The India-US Double Taxation Avoidance Agreement (DTAA) exists precisely to prevent this. Signed on September 12, 1989 and entering into force on December 18, 1990, the treaty governs how cross-border income between Indian and US residents is taxed — through reduced withholding rates, foreign tax credits, and specific exemptions by income type.
This guide covers everything NRIs, OCIs, and cross-border investors need to know: who qualifies, how residency is determined, what treaty rates apply to each income type, how to reduce TDS, and the exact steps to claim benefits and report them correctly in your ITR.
Key Takeaways
- The India-US DTAA prevents double taxation through reduced withholding rates and foreign tax credits — not blanket exemptions.
- Tax residency is determined separately in each country; Article 4 tie-breaker rules resolve dual-residency conflicts.
- Treaty rates vary by income type: 15%/25% on dividends, 10%/15% on interest, 10%/15% on royalties — all lower than the standard 30% US withholding rate.

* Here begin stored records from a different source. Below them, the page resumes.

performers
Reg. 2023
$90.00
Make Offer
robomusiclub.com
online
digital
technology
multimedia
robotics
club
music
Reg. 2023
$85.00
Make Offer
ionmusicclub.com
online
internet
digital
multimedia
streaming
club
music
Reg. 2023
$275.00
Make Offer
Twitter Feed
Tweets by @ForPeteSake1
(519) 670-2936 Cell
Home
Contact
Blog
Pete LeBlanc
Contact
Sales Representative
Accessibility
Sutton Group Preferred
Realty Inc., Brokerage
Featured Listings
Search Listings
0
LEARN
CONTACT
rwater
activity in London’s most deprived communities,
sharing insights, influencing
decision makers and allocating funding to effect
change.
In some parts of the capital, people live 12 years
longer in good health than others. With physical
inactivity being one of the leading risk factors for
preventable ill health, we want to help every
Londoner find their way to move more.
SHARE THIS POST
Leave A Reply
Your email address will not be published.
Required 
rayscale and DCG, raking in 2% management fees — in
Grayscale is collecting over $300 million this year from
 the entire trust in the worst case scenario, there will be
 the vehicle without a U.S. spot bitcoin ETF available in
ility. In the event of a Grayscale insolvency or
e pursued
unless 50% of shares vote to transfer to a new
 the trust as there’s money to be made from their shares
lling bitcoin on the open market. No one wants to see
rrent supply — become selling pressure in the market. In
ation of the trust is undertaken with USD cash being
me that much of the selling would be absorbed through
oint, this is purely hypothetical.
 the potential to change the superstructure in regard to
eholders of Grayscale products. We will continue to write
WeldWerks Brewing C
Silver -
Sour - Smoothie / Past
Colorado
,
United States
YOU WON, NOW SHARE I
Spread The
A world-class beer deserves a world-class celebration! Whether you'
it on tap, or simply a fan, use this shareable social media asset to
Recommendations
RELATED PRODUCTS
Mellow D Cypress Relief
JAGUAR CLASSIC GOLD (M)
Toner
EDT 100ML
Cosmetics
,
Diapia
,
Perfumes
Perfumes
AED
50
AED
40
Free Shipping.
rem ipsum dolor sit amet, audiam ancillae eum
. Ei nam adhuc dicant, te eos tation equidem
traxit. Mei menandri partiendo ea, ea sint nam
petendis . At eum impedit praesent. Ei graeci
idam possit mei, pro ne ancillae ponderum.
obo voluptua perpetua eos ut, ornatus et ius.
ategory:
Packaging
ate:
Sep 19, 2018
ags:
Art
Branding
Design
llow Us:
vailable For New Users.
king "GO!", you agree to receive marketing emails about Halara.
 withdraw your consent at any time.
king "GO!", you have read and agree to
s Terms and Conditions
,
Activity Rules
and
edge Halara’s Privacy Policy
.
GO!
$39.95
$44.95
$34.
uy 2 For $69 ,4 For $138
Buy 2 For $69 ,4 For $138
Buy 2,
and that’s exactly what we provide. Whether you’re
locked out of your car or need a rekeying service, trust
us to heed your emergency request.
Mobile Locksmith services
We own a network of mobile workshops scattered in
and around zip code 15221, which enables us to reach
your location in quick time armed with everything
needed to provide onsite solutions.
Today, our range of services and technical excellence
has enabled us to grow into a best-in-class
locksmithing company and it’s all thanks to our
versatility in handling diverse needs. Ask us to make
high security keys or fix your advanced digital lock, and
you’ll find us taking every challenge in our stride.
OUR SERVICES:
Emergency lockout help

- Claiming benefits requires a TRC, Form 10F, and ITR disclosures via Form 67 and Schedule FSI.
- The US Saving Clause bars US citizens and green card holders from using the treaty to avoid US tax on worldwide income.
Who Is Eligible for the India-US DTAA?
The treaty applies to residents of India and the United States — individuals, companies, partnership firms, trusts, and other entities earning income in both countries. Residents of third countries cannot invoke this treaty to reduce their taxes.

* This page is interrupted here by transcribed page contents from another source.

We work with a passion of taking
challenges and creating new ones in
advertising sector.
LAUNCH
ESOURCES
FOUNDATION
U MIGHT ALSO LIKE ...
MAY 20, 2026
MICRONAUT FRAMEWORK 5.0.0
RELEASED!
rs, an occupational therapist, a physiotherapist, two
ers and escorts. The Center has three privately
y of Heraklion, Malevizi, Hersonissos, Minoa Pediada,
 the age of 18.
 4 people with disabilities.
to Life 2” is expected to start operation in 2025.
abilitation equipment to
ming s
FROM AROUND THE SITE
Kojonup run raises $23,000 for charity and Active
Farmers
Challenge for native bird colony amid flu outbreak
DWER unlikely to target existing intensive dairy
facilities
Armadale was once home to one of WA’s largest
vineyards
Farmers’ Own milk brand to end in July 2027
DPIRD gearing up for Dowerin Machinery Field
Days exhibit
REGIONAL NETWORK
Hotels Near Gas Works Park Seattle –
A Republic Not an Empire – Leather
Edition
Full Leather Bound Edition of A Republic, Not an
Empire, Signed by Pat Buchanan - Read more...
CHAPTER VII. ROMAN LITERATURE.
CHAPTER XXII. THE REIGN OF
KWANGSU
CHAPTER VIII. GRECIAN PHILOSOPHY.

Understanding who qualifies is only half the picture — the treaty's scope also determines which taxes it actually covers.
Taxes Covered
| Covered | Excluded | |
|---|---|---|
| United States | Federal Income Tax (Internal Revenue Code) | Accumulated earnings tax, personal holding company tax, social security taxes |
| India | Income tax including surcharge and surtax | Penalties, taxes on undistributed corporate income |
The "Resident" Requirement
Under Article 4, a person qualifies as a resident of a contracting state if they are liable to tax there by reason of domicile, residence, citizenship, place of management, or incorporation. However, being taxed in a country only on income sourced from that country — without broader tax liability — does not meet this threshold. That distinction matters for NRIs who earn India-sourced income but remain domiciled abroad.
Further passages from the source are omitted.